## TO DO
The number of lines below holding the string "sono" is the only answer wanted.

== == ==

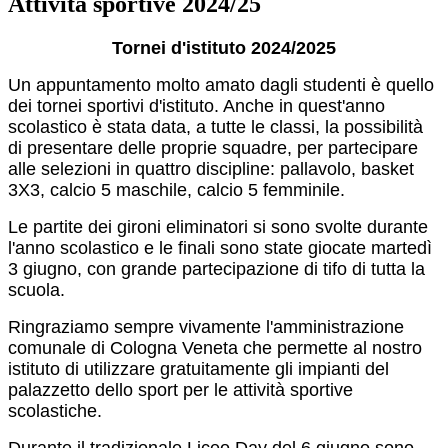
Attività sportive 2024/25
Tornei d'istituto 2024/2025
Un appuntamento molto amato dagli studenti è quello
dei tornei sportivi d'istituto. Anche in quest'anno
scolastico è stata data, a tutte le classi, la possibilità
di presentare delle proprie squadre, per partecipare
alle selezioni in quattro discipline: pallavolo, basket
3X3, calcio 5 maschile, calcio 5 femminile.
Le partite dei gironi eliminatori si sono svolte durante
l'anno scolastico e le finali sono state giocate martedì
3 giugno, con grande partecipazione di tifo di tutta la
scuola.
Ringraziamo sempre vivamente l'amministrazione
comunale di Cologna Veneta che permette al nostro
istituto di utilizzare gratuitamente gli impianti del
palazzetto dello sport per le attività sportive
scolastiche.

== == ==

## ANSWER SECTION
2